Five of his first seven field goals were dunks. Ten of his first 14 were dunks or layups, most of those on fastbreaks or early in transition.
Technically Antetokounmpo didn’t cost the Raptors Game 1. He was on the floor when the Raptors surged in the second quarter and off the floor – having picked up his fourth foul – late in the third when the Bucks began to separate themselves.
But how the Raptors manage the Milwaukee prodigy in Game 2 may well define the rest of the series.
There are many examples of what not to do, so we’ll cherry pick a few, beginning with the play sparked by rangy Bucks centre Thon Maker’s blocked shot on a DeRozan drive when there was 7:19 on the clock in the third quarter of Game 1. By the time Antetokounmpo laid the ball in at the other end, there was 7:14.
At first glance it was the Bucks’ octopus athleticism at its finest. The block, the sprint out by Antetokounmpo and the finish.
At second glance? The Bucks had five players in the paint when DeRozan’s shot was blocked. The Raptors had three outside the three-point line. After the block Jonas Valanciunas and DeMarre Carroll took a couple of steps forward before reversing course. Steps to nowhere. That wasted energy makes a huge difference when you have no margin for error.
What to look for in Game 2? Do the Raptors slam on the brakes or take a wide slow turn when transitioning from defence to offence.
“Your first three steps,” emphasized Casey. “We were taking negative steps, going toward the basket instead of getting back and you know what freight train is coming down the road so you gotta turn and sprint back and make sure you have every man available.”
Another Antetokounmpo runout came after a missed corner three by P.J. Tucker in the second quarter.

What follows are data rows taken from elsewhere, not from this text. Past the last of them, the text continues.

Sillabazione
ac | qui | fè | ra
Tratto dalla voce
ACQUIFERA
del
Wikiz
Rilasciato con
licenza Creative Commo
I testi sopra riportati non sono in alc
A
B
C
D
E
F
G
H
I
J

Tucker was Antetokounmpo’s man but as soon as the shot went up, he was releasing. The Bucks secured the rebound and in a flash pushed it ahead to Antetokounmpo for the score. Cory Joseph and Lowry were too slow to get back.
What to look for in Game 2?
How quickly the Raptors on the weak side of the floor (opposite the ball) rotate back into a defensive position. Transition baskets are so valuable in the NBA that most teams don’t even want their perimeter players crashing the offensive boards and the Raptors are no exception. Even before the shot goes up they need to get bodies back to take away Antetokounmpo’s runway.

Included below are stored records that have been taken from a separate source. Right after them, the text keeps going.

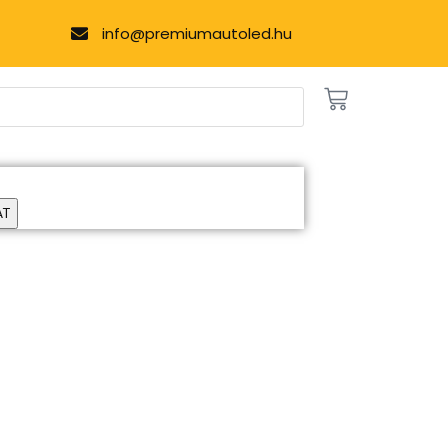
info@premiumautoled.hu
AT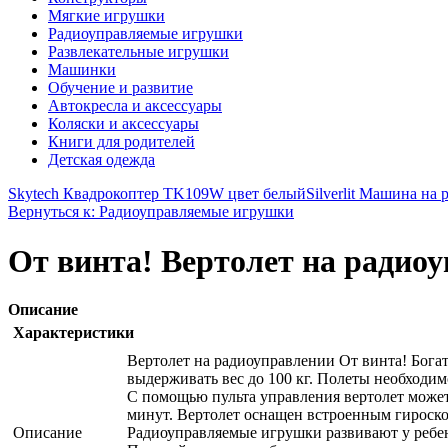
Мягкие игрушки
Радиоуправляемые игрушки
Развлекательные игрушки
Машинки
Обучение и развитие
Автокресла и аксессуары
Коляски и аксессуары
Книги для родителей
Детская одежда
Skytech Квадрокоптер TK109W цвет белый
Silverlit Машина на
Вернуться к: Радиоуправляемые игрушки
От винта! Вертолет на радио
Описание
Характеристики
Вертолет на радиоуправлении От винта! Бога
выдерживать вес до 100 кг. Полеты необходи
С помощью пульта управления вертолет может с
минут. Вертолет оснащен встроенным гироск
Описание
Радиоуправляемые игрушки развивают у ребе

But when you’re seven feet, quick and a great ball-handler, you’re an issue in the half court as well.
There was a play at roughly the 6:25 mark of the second quarter when Antetokounmpo got help from a screen on Carroll and squared to attack the basket.

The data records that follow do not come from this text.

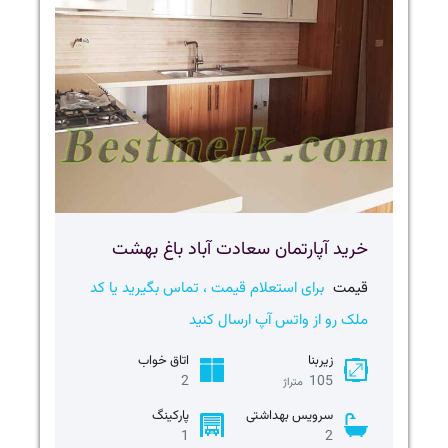
خرید آپارتمان سعادت آباد باغ بهشت
قیمت
برای استعلام قیمت ، تماس بگیرید یا کد
ملک رو از واتس آپ ارسال کنید
زیربنا
اتاق خواب
2
105
متراژ
سرویس بهداشتی
پارکینگ
1
2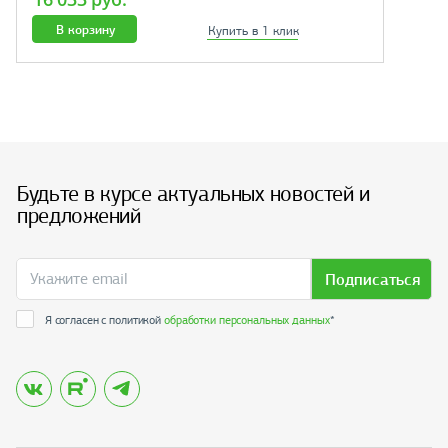
В корзину
Купить в 1 клик
Будьте в курсе актуальных новостей и
предложений
Подписаться
Я согласен с политикой
обработки персональных данных
*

Serge Ibaka met him outside the paint and kept a body on Antetokounmpo, but the Greek prodigy kept pounding toward the rim before reaching up and dunking over Ibaka, one of the NBA’s premier shot-blockers and one of the few players in the league even remotely in his wheelhouse, athletically.
Just a superstar doing superstar things, right?
Not from Ibaka’s point of view.
“I remember that play. A guy like him, when you switch you have to be up [up the floor, further from the basket]. I was down,” he said. “Those kind of plays we have to do a better job, like, myself, when we switch, I have to be up and then get back. On the switch you go up first and then you back up and you’re ready to play one-on-one.”
What to look for in Game 2?
As the Bucks use screens to give Antetokounmpo some room to work, how aggressive are the Raptors being when the second defender comes over to help? Are they pressing into him, taking away his space? Or are they leaving a big gap, giving him time to build speed and make posters out of help defenders?
Stopping an emerging talent of Antetokounmpo’s calibre is a tall order, potentially impossible.
But for the Raptors to make an impact in Game 2 they need slow him down. They need to be mindful of every detail knowing that the slightest slip is more opportunity than he needs to make a play almost no one else could.
They need to recognize that they are in a battle with an athlete who is well on his way to becoming basketball’s next great player.
They just need to make sure he doesn’t get all the way there in the next 10 days.